◆ Exercise goal: When you reach a picture, skip it, and retype every line below exactly.

◆ Supplied material:
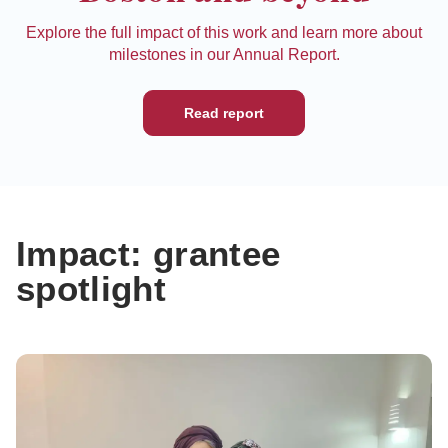
Explore the full impact of this work and learn more about
milestones in our Annual Report.
Read report
Impact: grantee
spotlight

◆ Response for this exercise:
Explore the full impact of this work and learn more about
milestones in our Annual Report.
Read report
Impact: grantee
spotlight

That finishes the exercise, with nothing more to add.